Los silencios del perpetrador

Columnas Plebeyas

El 2 de julio falleció Miguel Osvaldo Etchecolatz, exdirector de investigaciones de la Policía Bonaerense en Argentina. Fue un brazo activo de la represión política dirigida por la última dictadura militar, ocurrida en Argentina entre 1976 y 1983. También fue responsable del llamado Circuito Camps, en el que 29 centros clandestinos de detención funcionaron en red para secuestrar, torturar, asesinar y desaparecer a militantes y disidentes políticos. La muerte lo halló preso en una cárcel común, sentenciado a nueve cadenas perpetuas por crímenes de lesa humanidad y con juicios pendientes por afrontar.

Una semana después, la noche del 8 de julio, falleció Luis Echeverría Álvarez, expresidente de México durante el sexenio que va de 1970 a 1976. Fue uno de los principales responsables de la represión desatada contra el movimiento estudiantil y popular de 1968, y durante su presidencia se diseñó y ejecutó un plan político-militar para desarticular y aniquilar a las guerrillas y a la oposición política. Este plan incluyó secuestros, torturas y desaparición. Irónicamente, durante su mandato México también se fue convirtiendo en tierra de asilo y refugio para miles de perseguidos políticos sudamericanos, especialmente los chilenos exiliados durante el régimen de Augusto Pinochet. En consecuencia, las primeras memorias que Sudamérica heredó sobre el México de Echeverría fueron mucho más cercanas a la idea de un gobierno hospitalario que a uno represor.
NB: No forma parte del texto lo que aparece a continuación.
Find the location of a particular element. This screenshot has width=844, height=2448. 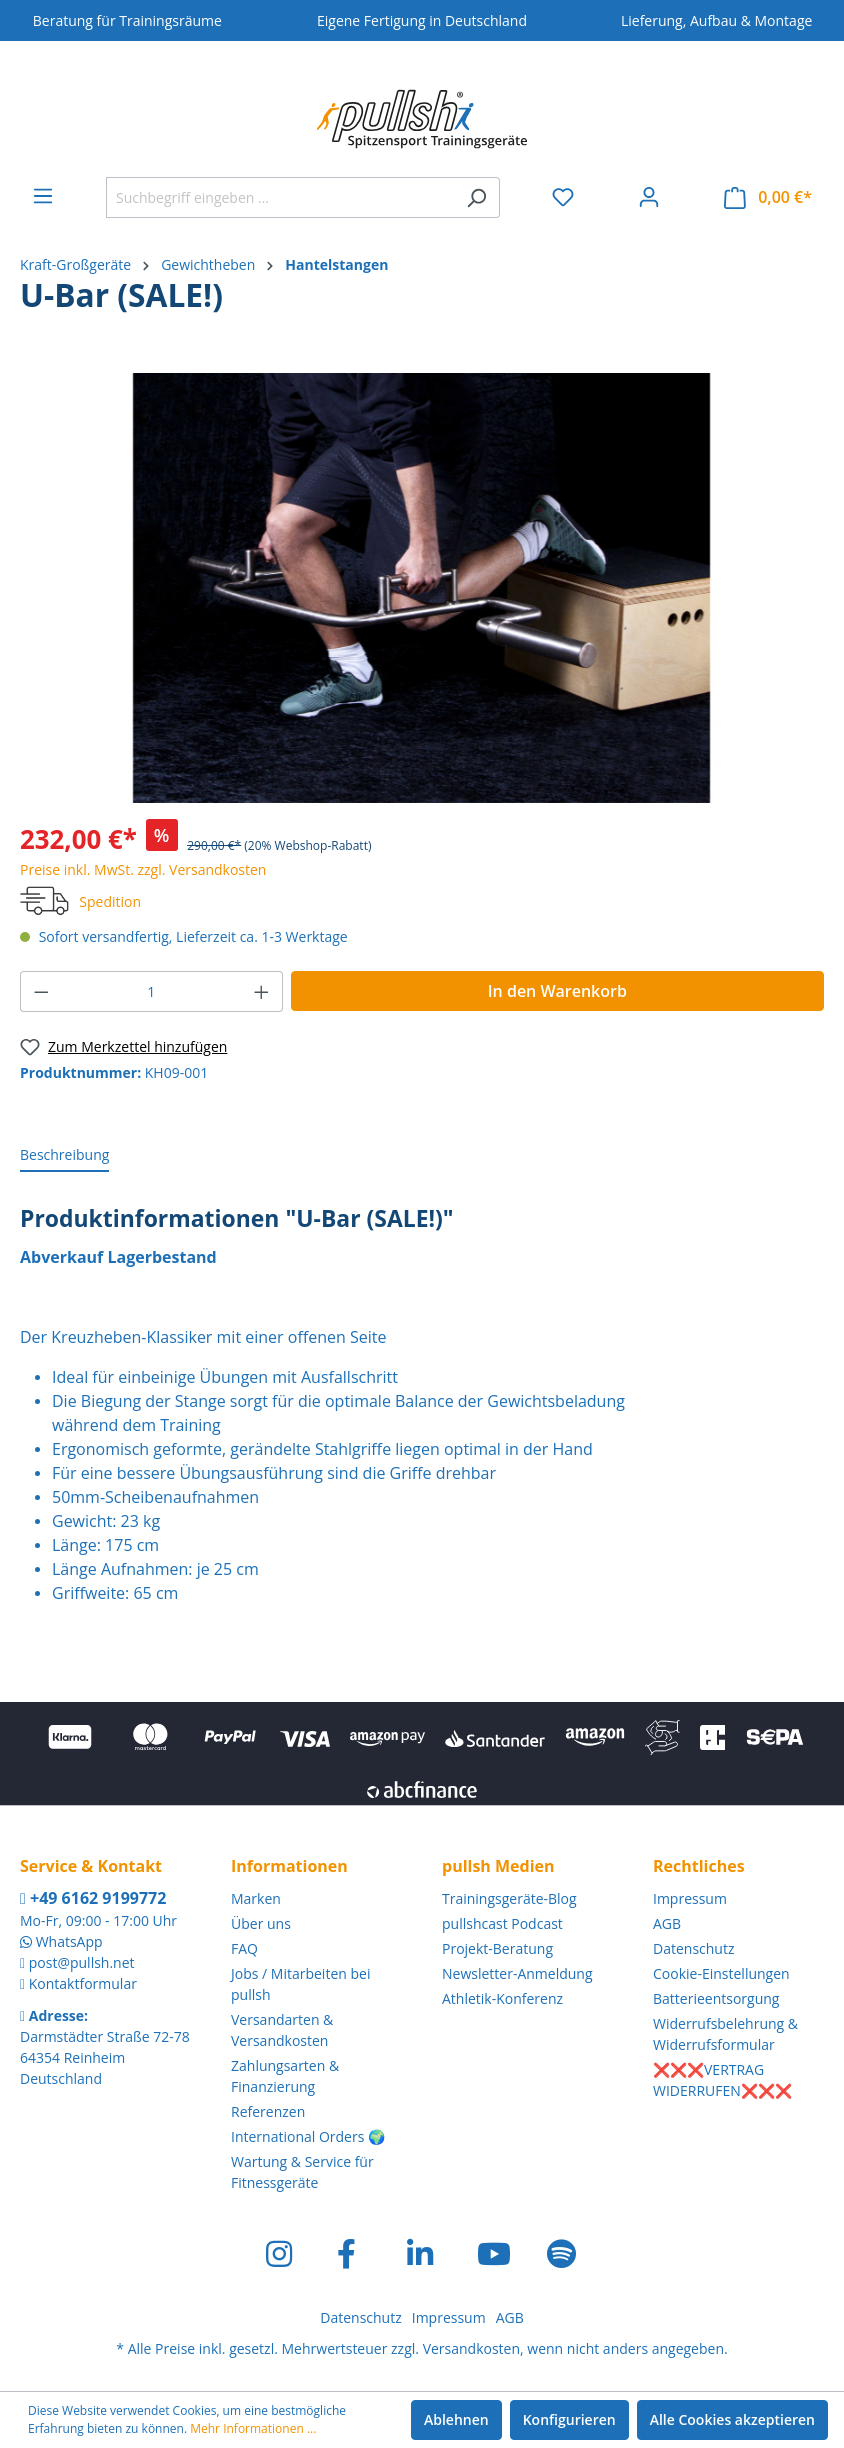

Echeverría y Etchecolatz murieron en contextos de justicia diferentes, repudiados con mayor o menor visibilidad por la opinión pública de sus respectivos países. Ambos murieron como responsables por delitos de genocidio: Etchecolatz murió con sentencia firme mientras que Echeverría murió imputado, sin que la justicia llegara a tiempo para las víctimas. 

Figuras coetáneas de la represión política en América Latina, responsables de violaciones a los derechos humanos y convencidos de su actuación, jamás confesaron sus crímenes ni compartieron información concreta sobre el destino de los miles de desaparecidos. Etchecolatz murió sin decir dónde está Clara Anahí Mariani Teruggi, la bebé secuestrada en La Plata en 1976. Tampoco explicó qué pasó con Jorge Julio López, testigo clave en el juicio de 2006 que lo identificó como torturador y fusilador de sus compañeros detenidos, y al que desaparecieron tres meses después. La justicia llegó gracias a la voz de las víctimas y testigos, pero dejó un sabor amargo por todas las personas que siguen sin aparecer.

La muerte de un perpetrador tiene un gran impacto en la construcción de verdad sobre la historia reciente de nuestros países. Ese silencio, junto a las políticas de olvido que promueven “dar vuelta la página”, conforman un marco de impunidad devastador para las víctimas y los familiares. Escucharlos a ellos y acompañar sus acciones de memoria es central para que la búsqueda de verdad no se apague. 

Quienes creen que es mejor no revisar el pasado o que escuchar a las víctimas puede “sesgar” nuestra interpretación de la historia, deberían preguntarse: ¿qué verdad se construye desde el silencio ensordecedor de los perpetradores?